Sin ánimo de resultar aburrido, investiguemos brevemente de dónde surge la idea de obsolescencia programada. Como cualquier fenómeno que se precie suele tener un pasado que se remonta años atrás, en este caso en el período entre 1920 y 1930. Y todo por una bombilla, una que había sido diseñada para durar mucho, en concreto 2.500 horas. Fue ideada en 1924, y ante ese hecho se planteó una pregunta: cuando los consumidores tuviesen bombillas de larga duración, ¿qué comprarían? Un artículo en una influyente revista sentenciaba que algo que no se estropeara era una verdadera tragedia para los negocios.
Un lobby llamado Phoebus presionó para que la vida de las bombillas fuera más corta, y así poder vender más unidades. De hecho, en los años cuarenta se limitó su vida útil a 1.000 horas, y aunque esta práctica se revocó en una sentencia judicial en 1953, lo cierto es que de nada sirvió porque desde entonces se ha venido sucediendo sin remedio. Ése es el punto de inicio de la obsolescencia programada: un lobby que presiona para que la vida de los productos sea deliberadamente más breve, y así poder vender de forma continuada. Se controla la concepción, el diseño y la producción para un fin: menos vida para el producto, lo que incentiva el consumo.

¡Una novedad! ¡¡Viva!!
La obsolescencia programada surgía en una época en la que se pensaba que los recursos naturales eran ilimitados, y que el planeta podía seguir absorbiendo el constante impacto en la fabricación y en el descarte posterior de los productos inservibles de forma indefinida. Con el tiempo, ha quedado claro que sólo tenemos un planeta, que los niveles de producción de las fábricas son insostenibles, y que la generación de residuos es, a día de hoy, un problema de dimensiones mayúsculas.
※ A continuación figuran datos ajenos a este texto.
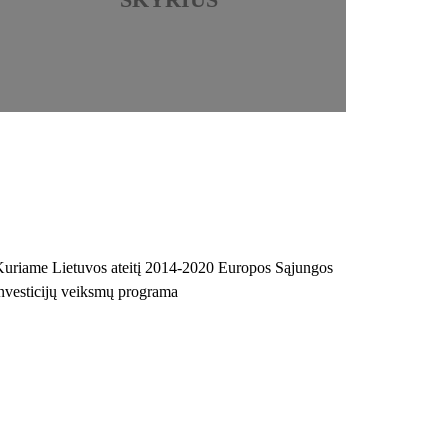
uriame Lietuvos ateitį 2014-2020 Europos Sąjungos
nvesticijų veiksmų programa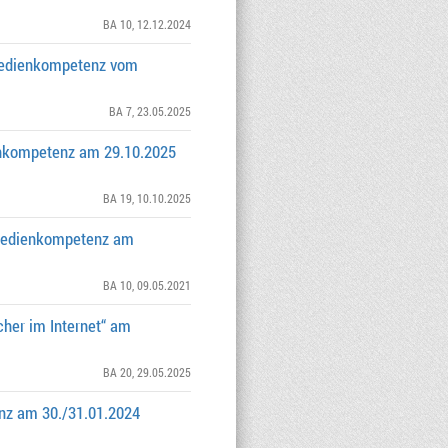
BA 10
, 12.12.2024
 Medienkompetenz vom
BA 7
, 23.05.2025
ienkompetenz am 29.10.2025
BA 19
, 10.10.2025
 Medienkompetenz am
BA 10
, 09.05.2021
cher im Internet“ am
BA 20
, 29.05.2025
nz am 30./31.01.2024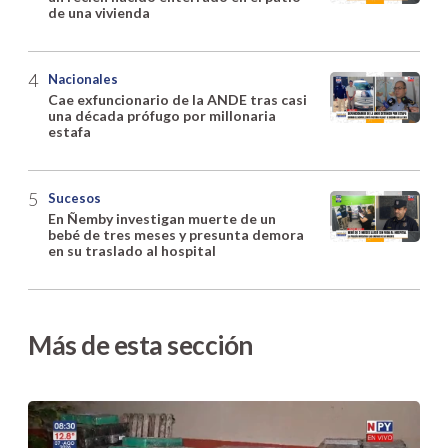
de una vivienda
Nacionales
Cae exfuncionario de la ANDE tras casi
una década prófugo por millonaria
estafa
Sucesos
En Ñemby investigan muerte de un
bebé de tres meses y presunta demora
en su traslado al hospital
Más de esta sección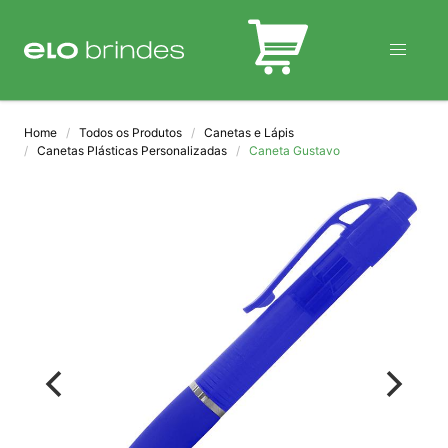
BLOG
Home
Todos os Produtos
Canetas e Lápis
Canetas Plásticas Personalizadas
Caneta Gustavo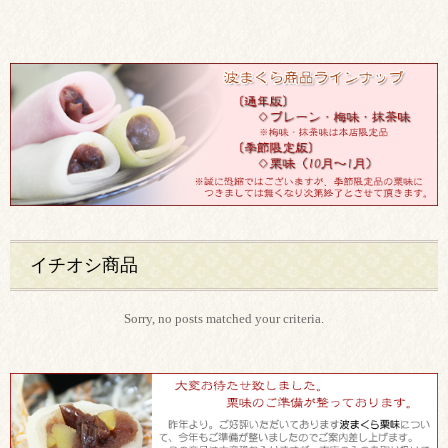
イチオシ商品
Sorry, no posts matched your criteria.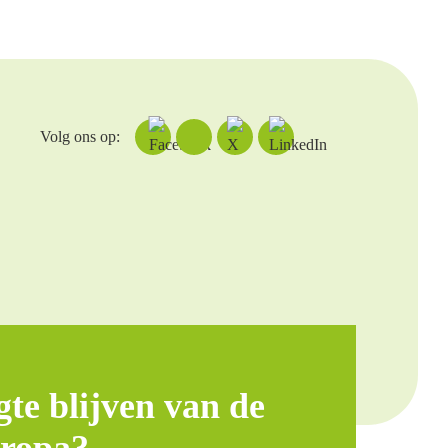
Volg ons op:
te blijven van de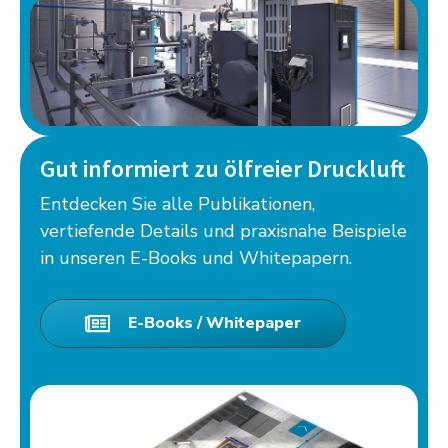
Gut informiert zu ölfreier Druckluft
Entdecken Sie alle Publikationen,
vertiefende Details und praxisnahe Beispiele
in unseren E-Books und Whitepapern.
E-Books / Whitepaper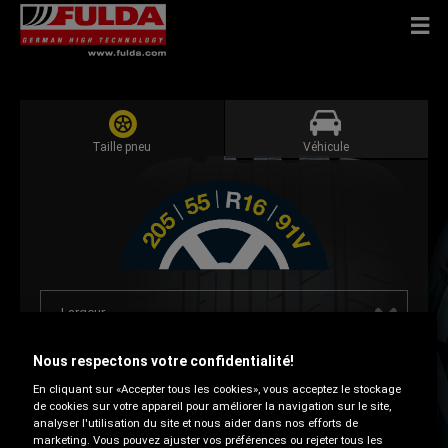
Taille pneu
Véhicule
Largeur
Nous respectons votre confidentialité!
Hauteur
En cliquant sur «Accepter tous les cookies», vous acceptez le stockage
de cookies sur votre appareil pour améliorer la navigation sur le site,
analyser l'utilisation du site et nous aider dans nos efforts de
Dimension jante
marketing. Vous pouvez ajuster vos préférences ou rejeter tous les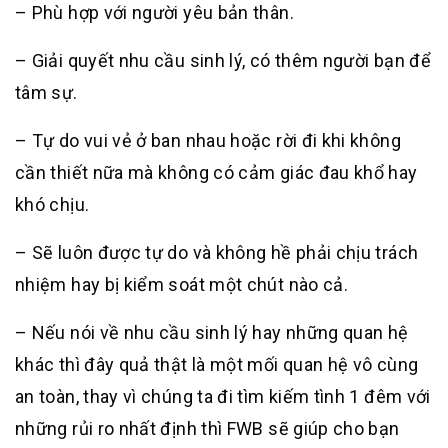
– Phù hợp với người yêu bản thân.
– Giải quyết nhu cầu sinh lý, có thêm người bạn để
tâm sự.
– Tự do vui vẻ ở ban nhau hoặc rời đi khi không
cần thiết nữa mà không có cảm giác đau khổ hay
khó chịu.
– Sẽ luôn được tự do và không hề phải chịu trách
nhiệm hay bị kiểm soát một chút nào cả.
– Nếu nói về nhu cầu sinh lý hay những quan hệ
khác thì đây quả thật là một mối quan hệ vô cùng
an toàn, thay vì chúng ta đi tìm kiếm tình 1 đêm với
những rủi ro nhất định thì FWB sẽ giúp cho bạn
Inventar, incentivar y mantener la obsolescencia programada se convirtió, desde los años treinta, en algo habitual. Porque ya no sólo se trataba de controlar los procesos de fabricación para reducir la vida útil de los productos, sino de seducir a los consumidores para que los compraran incluso si no les hacían falta. ¿Y de qué forma podían hacer esto? Pues con grandes campañas de marketing, intentando convencer al usuario final de que compraran un nuevo producto antes de que el que ya tenían fuera realmente inservible. Es otro tipo de obsolescencia programada, pero que va dirigida directamente al consumidor.
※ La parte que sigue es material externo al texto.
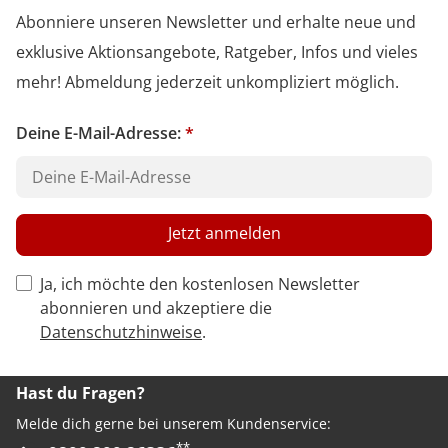
Abonniere unseren Newsletter und erhalte neue und
exklusive Aktionsangebote, Ratgeber, Infos und vieles
mehr! Abmeldung jederzeit unkompliziert möglich.
Deine E-Mail-Adresse:
*
Jetzt anmelden
Privacy Policy Checkbox
Ja, ich möchte den kostenlosen Newsletter
abonnieren und akzeptiere die
Datenschutzhinweise
.
Hast du Fragen?
Melde dich gerne bei unserem Kundenservice:
**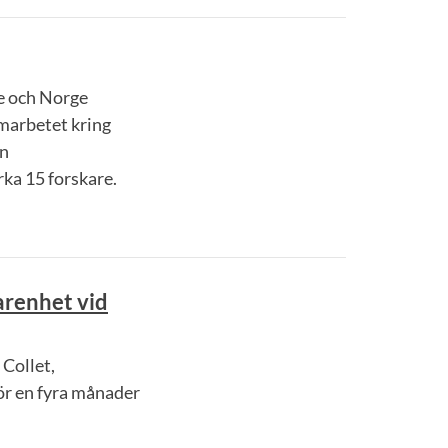
ge och Norge
marbetet kring
ån
ka 15 forskare.
arenhet vid
Collet,
ör en fyra månader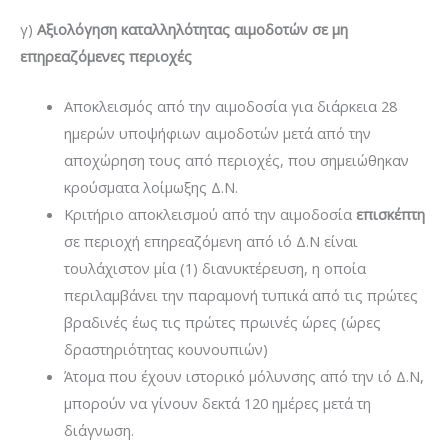
γ)
Αξιολόγηση καταλληλότητας αιμοδοτών σε μη
επηρεαζόμενες περιοχές
Αποκλεισμός από την αιμοδοσία για διάρκεια 28
ημερών υποψήφιων αιμοδοτών μετά από την
αποχώρηση τους από περιοχές, που σημειώθηκαν
κρούσματα λοίμωξης Δ.Ν.
Κριτήριο αποκλεισμού από την αιμοδοσία
επισκέπτη
σε περιοχή επηρεαζόμενη από ιό Δ.Ν είναι
τουλάχιστον μία (1) διανυκτέρευση, η οποία
περιλαμβάνει την παραμονή τυπικά από τις πρώτες
βραδινές έως τις πρώτες πρωινές ώρες (ώρες
δραστηριότητας κουνουπιών)
Άτομα που έχουν ιστορικό μόλυνσης από την ιό Δ.Ν,
μπορούν να γίνουν δεκτά 120 ημέρες μετά τη
διάγνωση.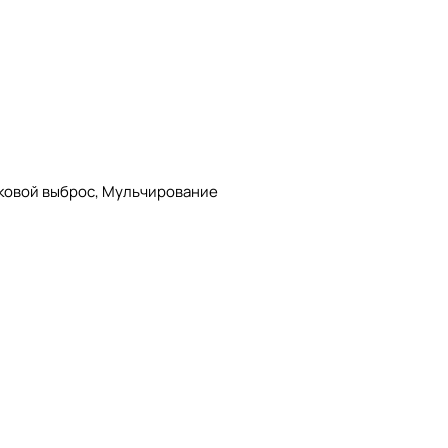
оковой выброс, Мульчирование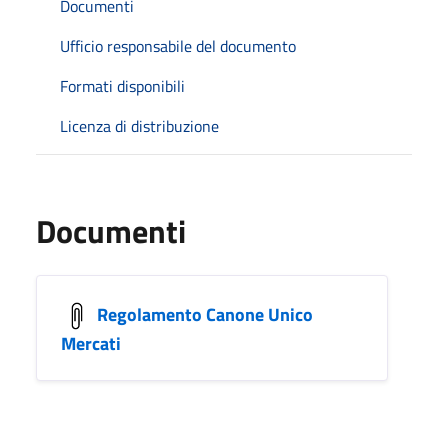
Documenti
Ufficio responsabile del documento
Formati disponibili
Licenza di distribuzione
Documenti
Regolamento Canone Unico
Mercati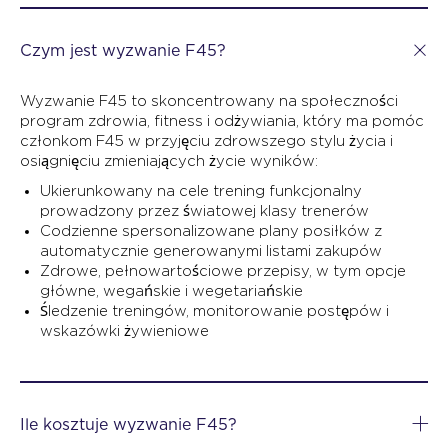
Czym jest wyzwanie F45?
Wyzwanie F45 to skoncentrowany na społeczności
program zdrowia, fitness i odżywiania, który ma pomóc
członkom F45 w przyjęciu zdrowszego stylu życia i
osiągnięciu zmieniających życie wyników:
Ukierunkowany na cele trening funkcjonalny
prowadzony przez światowej klasy trenerów
Codzienne spersonalizowane plany posiłków z
automatycznie generowanymi listami zakupów
Zdrowe, pełnowartościowe przepisy, w tym opcje
główne, wegańskie i wegetariańskie
Śledzenie treningów, monitorowanie postępów i
wskazówki żywieniowe
Ile kosztuje wyzwanie F45?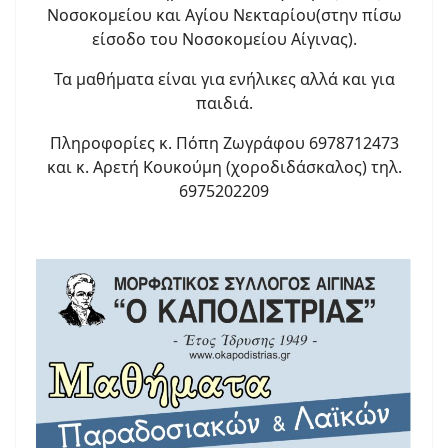
Νοσοκομείου και Αγίου Νεκταρίου(στην πίσω
είσοδο του Νοσοκομείου Αίγινας).
Τα μαθήματα είναι για ενήλικες αλλά και για
παιδιά.
Πληροφορίες κ. Πόπη Ζωγράφου 6978712473
και κ. Αρετή Κουκούμη (χοροδιδάσκαλος) τηλ.
6975202209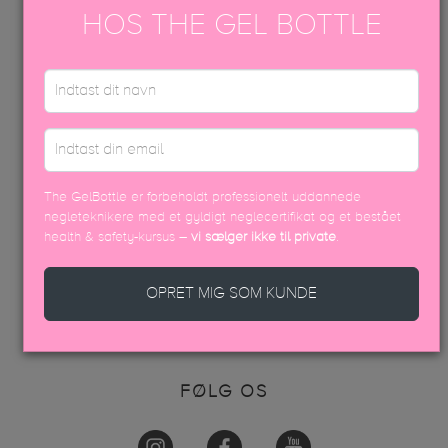
DISTRIBUTØRER
HOS THE GEL BOTTLE
FAQ
INFO
AKADEMI
KONTAKT OS
VAREOPLYSNINGER & PÅFØRING
KONTAKT OS
The GelBottle er forbeholdt professionelt uddannede
negleteknikere med et gyldigt neglecertifikat og et bestået
health & safety-kursus –
vi sælger ikke til private
.
+45 70605001
info@thegelbottle.dk
OPRET MIG SOM KUNDE
Femmeunique,
Skalhuse 10
9240, Nibe
FØLG OS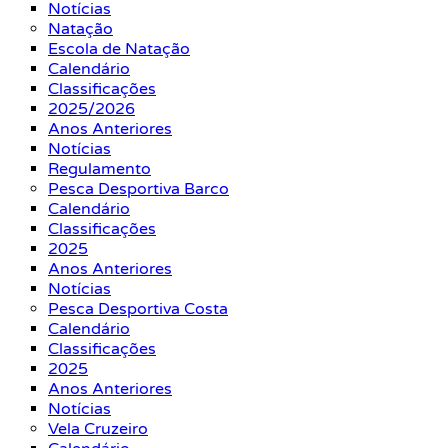
Notícias
Natação
Escola de Natação
Calendário
Classificações
2025/2026
Anos Anteriores
Notícias
Regulamento
Pesca Desportiva Barco
Calendário
Classificações
2025
Anos Anteriores
Notícias
Pesca Desportiva Costa
Calendário
Classificações
2025
Anos Anteriores
Notícias
Vela Cruzeiro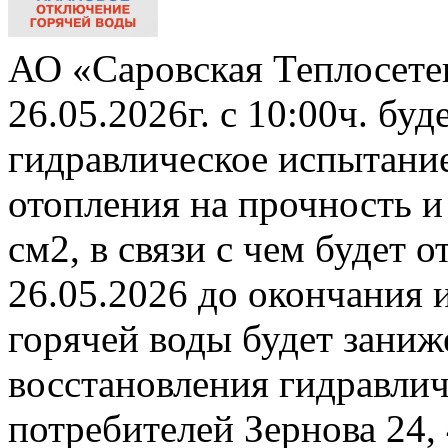
АО «Саровская Теплосете
26.05.2026г. с 10:00ч. бу
гидравлическое испытани
отопления на прочность и
см2, в связи с чем будет 
26.05.2026 до окончания 
горячей воды будет заниж
восстановления гидравли
потребителей Зернова 24,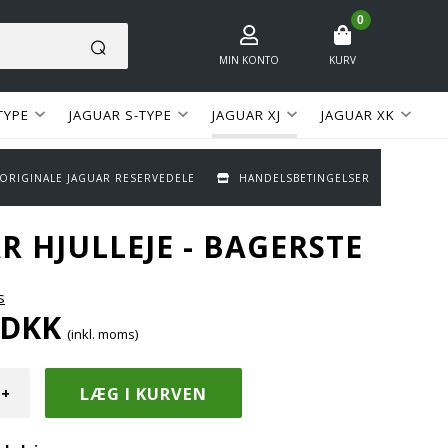
0
MIN KONTO
KURV
TYPE
JAGUAR S-TYPE
JAGUAR XJ
JAGUAR XK
 ORIGINALE JAGUAR RESERVEDELE
HANDELSBETINGELSER
R HJULLEJE - BAGERSTE
s
DKK
(inkl. moms)
+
Donde más se nota este fenómeno es, como ya hemos adelantado, en el sector tecnológico. No en pocas ocasiones nos hemos encontrado con opiniones directas de los servicios técnicos que nos recomendaban comprar una impresora, un reproductor MP3 o un DVD nuevo en lugar de reparar el que enviábamos al SAT bajo la premisa “sale más a cuenta uno nuevo que liarse en reparaciones”. Esto se ha acentuado con el paso de los años, y actualmente se considera un hecho de lo más habitual. ¿Para qué liarse en arreglar nada si, por mucho menos, tenemos un aparato nuevo, de última hornada, y probablemente mejor que el que mandamos reparar? Ante eso, el consumidor pocos argumentos puede tener en contra.
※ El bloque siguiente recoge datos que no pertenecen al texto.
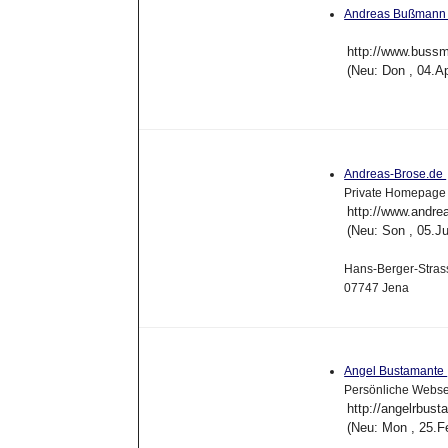
Andreas Bußmann
http://www.bussm
(Neu: Don , 04.A
Andreas-Brose.de
Private Homepage
http://www.andre
(Neu: Son , 05.J
Hans-Berger-Stras
07747 Jena
Angel Bustamante
Persönliche Webse
http://angelrbus
(Neu: Mon , 25.F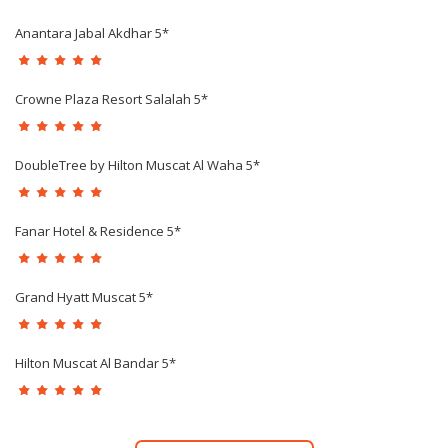
Anantara Jabal Akdhar 5*
Crowne Plaza Resort Salalah 5*
DoubleTree by Hilton Muscat Al Waha 5*
Fanar Hotel & Residence 5*
Grand Hyatt Muscat 5*
Hilton Muscat Al Bandar 5*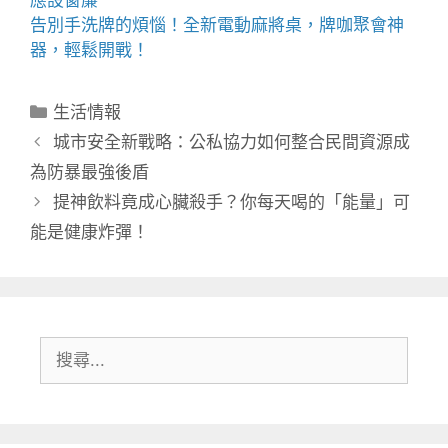
告別手洗牌的煩惱！全新
電動麻將桌
，牌咖聚會神
器，輕鬆開戰！
分
生活情報
類
城市安全新戰略：公私協力如何整合民間資源成
為防暴最強後盾
提神飲料竟成心臟殺手？你每天喝的「能量」可
能是健康炸彈！
搜
尋:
Estuve trabajando en un servicio técnico durante un tiempo, y realmente la solución más fácil era el cambio del producto estropeado por uno nuevo. Al final, el SAT quedaba como un lugar para tramitar los RMA, y sólo se reparaban las cosas más evidentes, ya que en pocas ocasiones se disponía del instrumental y el material adecuado para reparar el estropicio en cuestión. Es algo de lo más natural, y ya no paramos a pensar en que el producto que se descarta muy probablemente se tire a la basura. Sólo cabe cruzar los dedos para que se recicle correctamente.